━━ Records
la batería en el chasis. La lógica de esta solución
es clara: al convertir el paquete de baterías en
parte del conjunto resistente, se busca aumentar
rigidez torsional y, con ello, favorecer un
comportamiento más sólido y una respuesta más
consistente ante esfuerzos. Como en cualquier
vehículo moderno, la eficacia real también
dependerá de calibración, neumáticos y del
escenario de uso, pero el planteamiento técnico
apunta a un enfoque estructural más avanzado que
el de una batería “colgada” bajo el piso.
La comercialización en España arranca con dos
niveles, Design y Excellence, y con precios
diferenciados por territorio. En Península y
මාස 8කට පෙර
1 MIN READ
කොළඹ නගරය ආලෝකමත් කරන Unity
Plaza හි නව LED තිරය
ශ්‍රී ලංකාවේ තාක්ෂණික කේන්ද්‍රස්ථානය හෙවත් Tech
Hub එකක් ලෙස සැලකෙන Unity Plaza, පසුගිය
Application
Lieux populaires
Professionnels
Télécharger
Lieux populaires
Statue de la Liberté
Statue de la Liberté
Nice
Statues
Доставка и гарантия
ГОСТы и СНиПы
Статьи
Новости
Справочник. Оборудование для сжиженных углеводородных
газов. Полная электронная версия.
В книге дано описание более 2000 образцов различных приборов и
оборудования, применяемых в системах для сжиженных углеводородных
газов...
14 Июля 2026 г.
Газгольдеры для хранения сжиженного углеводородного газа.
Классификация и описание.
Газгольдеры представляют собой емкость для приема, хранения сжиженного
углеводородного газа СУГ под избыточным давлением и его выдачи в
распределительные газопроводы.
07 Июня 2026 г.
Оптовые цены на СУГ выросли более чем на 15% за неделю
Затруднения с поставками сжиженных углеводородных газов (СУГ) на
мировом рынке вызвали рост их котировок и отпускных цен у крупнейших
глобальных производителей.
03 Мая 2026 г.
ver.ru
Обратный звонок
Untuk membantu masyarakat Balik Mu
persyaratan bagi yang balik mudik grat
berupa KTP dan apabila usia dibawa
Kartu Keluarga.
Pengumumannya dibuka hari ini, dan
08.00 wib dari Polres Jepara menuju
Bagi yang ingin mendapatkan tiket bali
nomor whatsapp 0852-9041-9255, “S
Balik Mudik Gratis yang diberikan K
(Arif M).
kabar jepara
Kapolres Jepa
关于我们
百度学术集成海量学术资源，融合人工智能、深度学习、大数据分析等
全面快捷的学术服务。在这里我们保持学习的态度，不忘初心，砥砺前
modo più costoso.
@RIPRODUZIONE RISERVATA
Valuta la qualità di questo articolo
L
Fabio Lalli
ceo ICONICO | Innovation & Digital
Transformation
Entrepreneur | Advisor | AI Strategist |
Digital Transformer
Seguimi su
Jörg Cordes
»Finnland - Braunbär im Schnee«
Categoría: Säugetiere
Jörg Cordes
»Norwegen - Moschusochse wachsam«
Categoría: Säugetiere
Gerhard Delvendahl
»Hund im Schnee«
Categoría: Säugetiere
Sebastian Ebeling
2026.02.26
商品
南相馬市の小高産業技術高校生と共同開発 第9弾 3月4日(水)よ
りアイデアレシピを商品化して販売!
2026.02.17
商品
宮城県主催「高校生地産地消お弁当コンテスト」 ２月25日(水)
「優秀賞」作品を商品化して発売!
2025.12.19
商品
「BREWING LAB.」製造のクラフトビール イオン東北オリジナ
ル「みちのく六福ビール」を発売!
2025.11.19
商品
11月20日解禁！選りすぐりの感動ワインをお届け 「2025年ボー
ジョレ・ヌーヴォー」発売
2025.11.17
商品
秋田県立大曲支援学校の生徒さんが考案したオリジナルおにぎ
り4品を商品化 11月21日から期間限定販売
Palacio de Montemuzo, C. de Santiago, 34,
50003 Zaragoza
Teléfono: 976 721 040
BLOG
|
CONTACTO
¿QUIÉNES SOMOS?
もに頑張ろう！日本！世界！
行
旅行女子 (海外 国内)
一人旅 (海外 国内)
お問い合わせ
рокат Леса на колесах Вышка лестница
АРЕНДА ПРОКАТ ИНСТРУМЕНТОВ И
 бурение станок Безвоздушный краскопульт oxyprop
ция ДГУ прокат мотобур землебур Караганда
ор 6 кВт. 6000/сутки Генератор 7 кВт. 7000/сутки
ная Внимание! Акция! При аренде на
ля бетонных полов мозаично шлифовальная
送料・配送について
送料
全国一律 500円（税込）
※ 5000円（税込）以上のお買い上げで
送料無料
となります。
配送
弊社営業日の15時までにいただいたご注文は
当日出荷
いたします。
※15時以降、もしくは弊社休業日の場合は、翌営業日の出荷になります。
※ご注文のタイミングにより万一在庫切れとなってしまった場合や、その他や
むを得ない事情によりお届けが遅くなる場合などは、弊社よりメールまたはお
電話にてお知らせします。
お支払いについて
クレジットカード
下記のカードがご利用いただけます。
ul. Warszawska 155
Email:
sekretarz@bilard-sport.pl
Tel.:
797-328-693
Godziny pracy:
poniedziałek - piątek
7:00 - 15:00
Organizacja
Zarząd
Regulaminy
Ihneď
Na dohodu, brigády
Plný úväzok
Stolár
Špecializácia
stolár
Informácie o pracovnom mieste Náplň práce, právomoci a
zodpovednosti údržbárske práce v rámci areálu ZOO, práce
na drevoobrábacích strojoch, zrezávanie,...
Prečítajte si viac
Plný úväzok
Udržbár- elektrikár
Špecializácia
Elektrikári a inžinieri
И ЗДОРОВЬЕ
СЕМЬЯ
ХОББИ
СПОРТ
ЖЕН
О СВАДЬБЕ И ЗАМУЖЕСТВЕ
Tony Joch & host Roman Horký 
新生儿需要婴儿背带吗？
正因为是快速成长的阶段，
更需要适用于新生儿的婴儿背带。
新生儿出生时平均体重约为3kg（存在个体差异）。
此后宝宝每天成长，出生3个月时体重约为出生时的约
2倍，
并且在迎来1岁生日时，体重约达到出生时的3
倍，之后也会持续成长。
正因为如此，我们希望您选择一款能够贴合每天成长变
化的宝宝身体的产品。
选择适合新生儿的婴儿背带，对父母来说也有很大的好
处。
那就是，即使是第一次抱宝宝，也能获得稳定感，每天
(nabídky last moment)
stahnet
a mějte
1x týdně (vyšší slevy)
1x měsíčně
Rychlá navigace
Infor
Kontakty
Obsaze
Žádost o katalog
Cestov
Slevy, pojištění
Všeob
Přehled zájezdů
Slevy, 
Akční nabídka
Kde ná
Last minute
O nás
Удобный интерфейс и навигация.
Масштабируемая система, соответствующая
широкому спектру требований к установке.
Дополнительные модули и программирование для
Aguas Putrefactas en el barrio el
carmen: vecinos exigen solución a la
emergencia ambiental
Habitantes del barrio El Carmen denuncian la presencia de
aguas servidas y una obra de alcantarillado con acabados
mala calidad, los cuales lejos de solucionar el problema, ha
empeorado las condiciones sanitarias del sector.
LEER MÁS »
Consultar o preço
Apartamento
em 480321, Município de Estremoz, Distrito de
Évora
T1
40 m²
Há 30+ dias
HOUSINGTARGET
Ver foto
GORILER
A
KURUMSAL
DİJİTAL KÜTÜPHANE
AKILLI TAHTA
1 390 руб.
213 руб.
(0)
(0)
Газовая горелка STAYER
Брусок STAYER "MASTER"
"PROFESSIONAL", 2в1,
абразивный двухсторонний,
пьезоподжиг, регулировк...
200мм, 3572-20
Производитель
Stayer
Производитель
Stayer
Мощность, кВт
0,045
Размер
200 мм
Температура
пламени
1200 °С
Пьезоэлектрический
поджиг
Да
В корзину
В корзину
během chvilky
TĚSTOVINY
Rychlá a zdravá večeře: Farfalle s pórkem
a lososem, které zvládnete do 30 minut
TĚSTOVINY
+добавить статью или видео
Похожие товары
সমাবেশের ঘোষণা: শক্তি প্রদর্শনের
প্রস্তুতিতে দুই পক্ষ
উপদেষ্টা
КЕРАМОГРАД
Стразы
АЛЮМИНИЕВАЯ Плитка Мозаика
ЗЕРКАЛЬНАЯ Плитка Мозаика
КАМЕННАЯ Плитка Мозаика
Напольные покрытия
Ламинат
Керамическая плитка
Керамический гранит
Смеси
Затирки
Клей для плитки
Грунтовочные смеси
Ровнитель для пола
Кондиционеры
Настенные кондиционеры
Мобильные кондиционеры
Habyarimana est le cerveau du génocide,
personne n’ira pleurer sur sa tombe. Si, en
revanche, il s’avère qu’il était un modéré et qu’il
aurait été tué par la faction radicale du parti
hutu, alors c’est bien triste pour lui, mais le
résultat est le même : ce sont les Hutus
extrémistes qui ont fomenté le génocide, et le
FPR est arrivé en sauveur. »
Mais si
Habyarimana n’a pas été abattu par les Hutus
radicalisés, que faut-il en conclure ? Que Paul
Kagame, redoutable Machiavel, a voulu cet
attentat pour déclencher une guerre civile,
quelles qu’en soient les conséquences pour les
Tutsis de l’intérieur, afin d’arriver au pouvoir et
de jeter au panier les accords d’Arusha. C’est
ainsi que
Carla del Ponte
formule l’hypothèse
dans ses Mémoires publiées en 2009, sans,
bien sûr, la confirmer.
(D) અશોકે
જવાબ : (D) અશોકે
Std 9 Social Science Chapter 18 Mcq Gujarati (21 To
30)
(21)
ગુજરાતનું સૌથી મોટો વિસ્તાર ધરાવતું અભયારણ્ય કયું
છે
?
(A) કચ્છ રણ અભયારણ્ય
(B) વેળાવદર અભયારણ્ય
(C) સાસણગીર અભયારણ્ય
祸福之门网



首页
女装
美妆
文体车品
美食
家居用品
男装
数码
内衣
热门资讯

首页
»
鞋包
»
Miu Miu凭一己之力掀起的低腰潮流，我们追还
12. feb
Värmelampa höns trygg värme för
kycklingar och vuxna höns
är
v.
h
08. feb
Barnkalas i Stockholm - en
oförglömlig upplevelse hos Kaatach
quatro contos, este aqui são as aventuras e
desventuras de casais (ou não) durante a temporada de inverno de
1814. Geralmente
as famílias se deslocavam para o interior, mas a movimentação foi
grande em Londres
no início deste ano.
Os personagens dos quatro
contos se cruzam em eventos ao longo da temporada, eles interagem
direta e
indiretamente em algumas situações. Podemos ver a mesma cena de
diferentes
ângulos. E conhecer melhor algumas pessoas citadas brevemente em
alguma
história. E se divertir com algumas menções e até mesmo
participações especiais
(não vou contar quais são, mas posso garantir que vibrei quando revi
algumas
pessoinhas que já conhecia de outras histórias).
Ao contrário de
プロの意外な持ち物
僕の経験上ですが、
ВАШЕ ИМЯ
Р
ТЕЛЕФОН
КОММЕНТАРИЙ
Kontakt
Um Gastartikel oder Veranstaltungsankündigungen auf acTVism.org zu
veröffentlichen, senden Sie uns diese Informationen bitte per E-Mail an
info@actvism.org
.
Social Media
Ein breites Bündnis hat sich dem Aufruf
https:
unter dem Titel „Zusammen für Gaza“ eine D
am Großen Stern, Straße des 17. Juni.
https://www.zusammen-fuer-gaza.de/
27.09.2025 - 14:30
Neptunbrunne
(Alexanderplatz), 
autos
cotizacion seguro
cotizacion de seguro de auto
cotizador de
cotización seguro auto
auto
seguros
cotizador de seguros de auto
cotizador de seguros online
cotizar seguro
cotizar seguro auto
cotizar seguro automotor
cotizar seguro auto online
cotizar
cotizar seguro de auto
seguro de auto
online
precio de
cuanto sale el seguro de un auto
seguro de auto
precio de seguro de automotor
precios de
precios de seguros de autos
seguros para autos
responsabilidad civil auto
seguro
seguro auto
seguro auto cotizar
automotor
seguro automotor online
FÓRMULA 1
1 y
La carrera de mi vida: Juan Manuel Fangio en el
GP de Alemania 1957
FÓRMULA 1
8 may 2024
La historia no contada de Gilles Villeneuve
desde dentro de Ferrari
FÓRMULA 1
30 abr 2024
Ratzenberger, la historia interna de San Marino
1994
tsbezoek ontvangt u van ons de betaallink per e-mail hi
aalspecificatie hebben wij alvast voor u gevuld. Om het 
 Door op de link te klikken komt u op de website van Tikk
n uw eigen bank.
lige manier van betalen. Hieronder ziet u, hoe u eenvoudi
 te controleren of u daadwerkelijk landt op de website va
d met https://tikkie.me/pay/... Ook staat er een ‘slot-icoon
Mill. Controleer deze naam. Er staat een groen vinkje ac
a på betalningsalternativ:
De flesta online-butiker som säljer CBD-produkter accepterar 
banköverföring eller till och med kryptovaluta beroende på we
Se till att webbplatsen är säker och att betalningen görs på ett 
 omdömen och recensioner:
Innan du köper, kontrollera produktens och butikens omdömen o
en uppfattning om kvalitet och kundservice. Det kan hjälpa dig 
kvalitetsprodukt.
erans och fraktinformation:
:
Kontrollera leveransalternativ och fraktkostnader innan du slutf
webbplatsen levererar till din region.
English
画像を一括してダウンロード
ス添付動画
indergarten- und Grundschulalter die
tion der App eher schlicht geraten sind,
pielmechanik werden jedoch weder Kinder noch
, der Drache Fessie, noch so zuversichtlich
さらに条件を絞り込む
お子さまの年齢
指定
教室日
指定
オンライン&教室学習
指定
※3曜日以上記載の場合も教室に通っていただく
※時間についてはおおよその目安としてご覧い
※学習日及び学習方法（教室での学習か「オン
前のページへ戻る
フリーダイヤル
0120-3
━━━━
§ **Exercise requirements**:
Copy out, from the listing above, every line that contains the string "website".

§ **Solution for this task**:
 Door op de link te klikken komt u op de website van Tikk
 te controleren of u daadwerkelijk landt op de website va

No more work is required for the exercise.